# iPad recording download in the Background



## dalabera (Jan 10, 2013)

I do a lot of TV shows recordings and the most annoying thing I found is when trying to download shows to my iPad I can not get out of the Tivo to something else. Even if it goes to sleep the download stops. 

From time to time I download movies from Amazon Prime or Hoopla and they a feature that I can exit the app or lock the screen and come back and the movie or TV show was downloaded. 

Could the IOS iPad app be updated to allow downloads in the background?


----------



## Dan203 (Apr 17, 2000)

No. This is a limitation of iOS and the technology TiVo uses for video streaming. TiVo uses a technology called HLS to stream video. HLS works by breaking the video up into tiny 10 second chunks, each it's own file. When you download a show they use the same technology but just save all those chunks on the devices drive instead. The background download service in iOS only allows an app to push the downloading of a single file off to the background. So becuase of how TiVo works this means the app would only be able to download a single 10 second chunk in the background before it needed to be brought to the foreground again to request the next one. 

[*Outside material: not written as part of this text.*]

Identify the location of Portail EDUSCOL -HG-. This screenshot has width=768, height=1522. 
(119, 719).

The only way they could add this feature is if they were to completely change how the download feature worked so that it downloaded the entire file as a single chunk. Which I'm not even sure is possible with the hardware they're using now.


----------



## dalabera (Jan 10, 2013)

Thank you for such a detailed explanation!
Now I understand is a development or technology limitation.


----------



## PSU_Sudzi (Jun 4, 2015)

Dan203 said:


> No. This is a limitation of iOS and the technology TiVo uses for video streaming. TiVo uses a technology called HLS to stream video. HLS works by breaking the video up into tiny 10 second chunks, each it's own file. When you download a show they use the same technology but just save all those chunks on the devices drive instead. The background download service in iOS only allows an app to push the downloading of a single file off to the background. So becuase of how TiVo works this means the app would only be able to download a single 10 second chunk in the background before it needed to be brought to the foreground again to request the next one.
> 
> The only way they could add this feature is if they were to completely change how the download feature worked so that it downloaded the entire file as a single chunk. Which I'm not even sure is possible with the hardware they're using now.

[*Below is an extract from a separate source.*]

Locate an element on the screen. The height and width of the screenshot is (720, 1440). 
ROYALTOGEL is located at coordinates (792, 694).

Just so I understand, you have to leave your iPad "open" to the TiVo app for the entire download process? That could take forever!


----------



## Jonathan_S (Oct 23, 2001)

PSU_Sudzi said:


> Just so I understand, you have to leave your iPad "open" to the TiVo app for the entire download process? That could take forever!


Yep. 
I tend to kick off those transfers right before I go to bed. Plug the ipad in to charge, open the TiVo app and queue up the transfers then leave it open and running overnight.

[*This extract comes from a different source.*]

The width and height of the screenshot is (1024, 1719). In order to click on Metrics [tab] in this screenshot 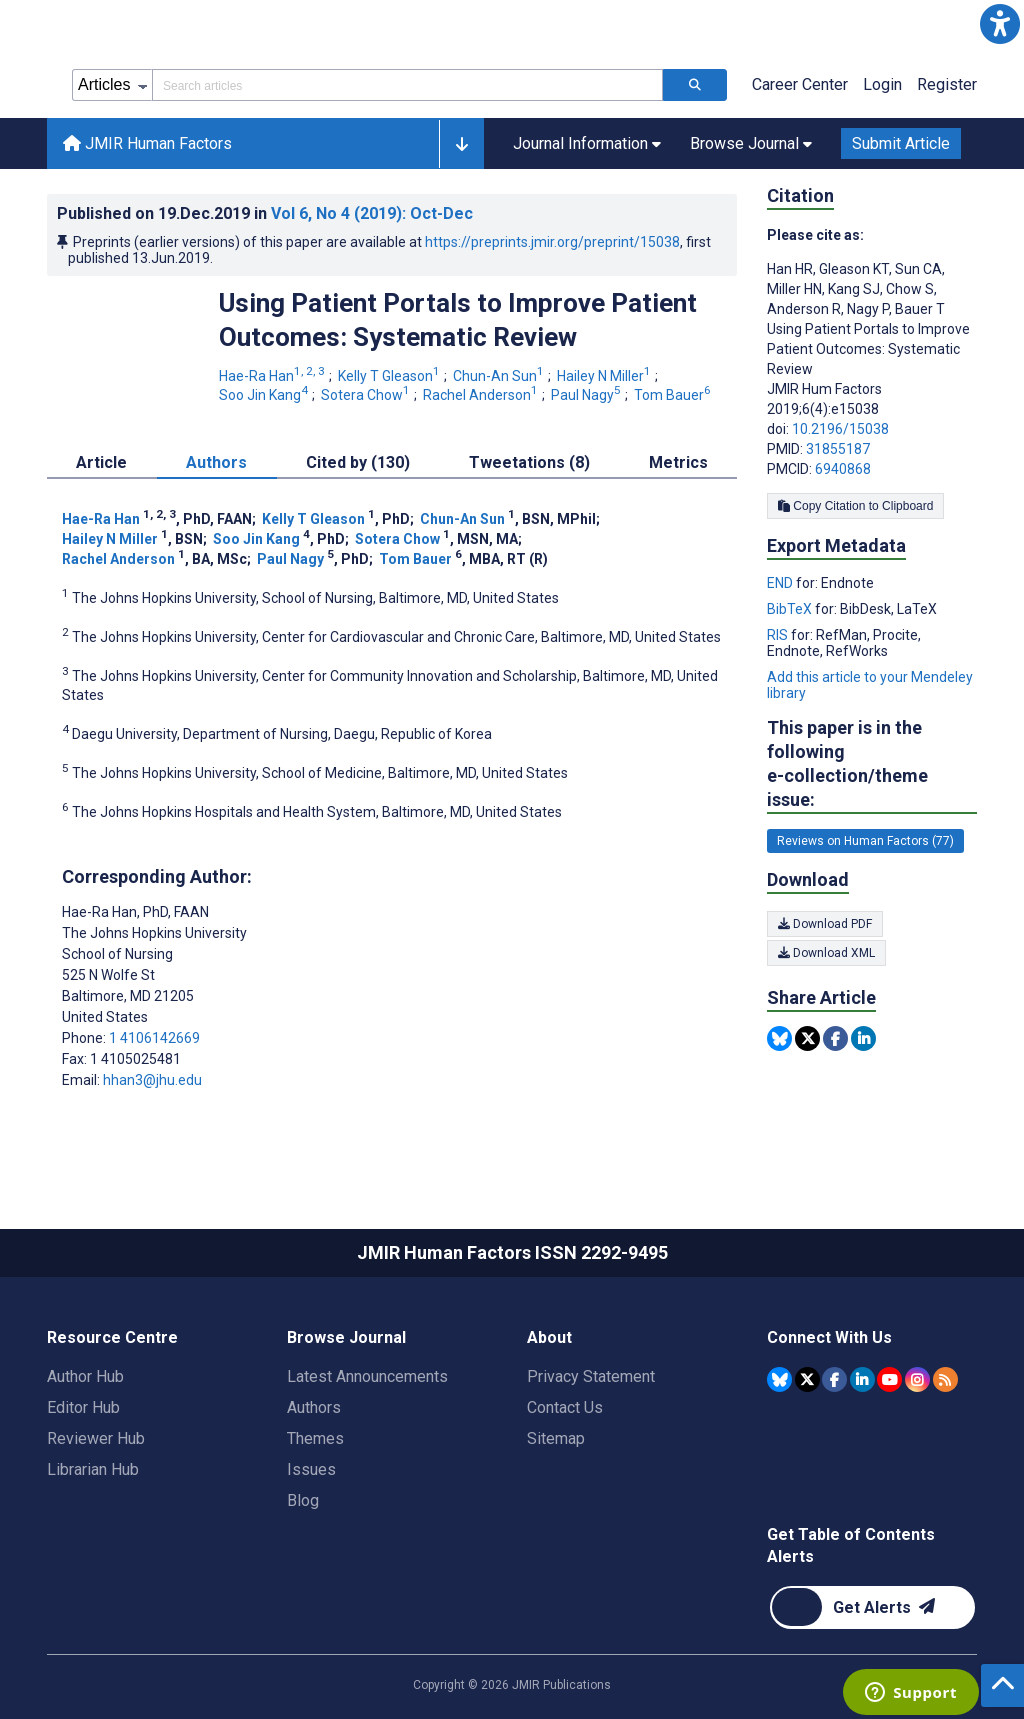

Unfortunately there are technical limitations (explained up-thread) that mean it can't continue to download when the TiVo iOS app is in the background.


----------



## Hickoryw (Dec 6, 2008)

Does seem to work on android... just doesn't see sd card only internal.


----------



## Dan203 (Apr 17, 2000)

Yeah Android allows background processing, so it's basically like minimizing a Windows app. iOS is much more protective of resources, especially power, so they have very strict requirements on what apps can do in the background.


----------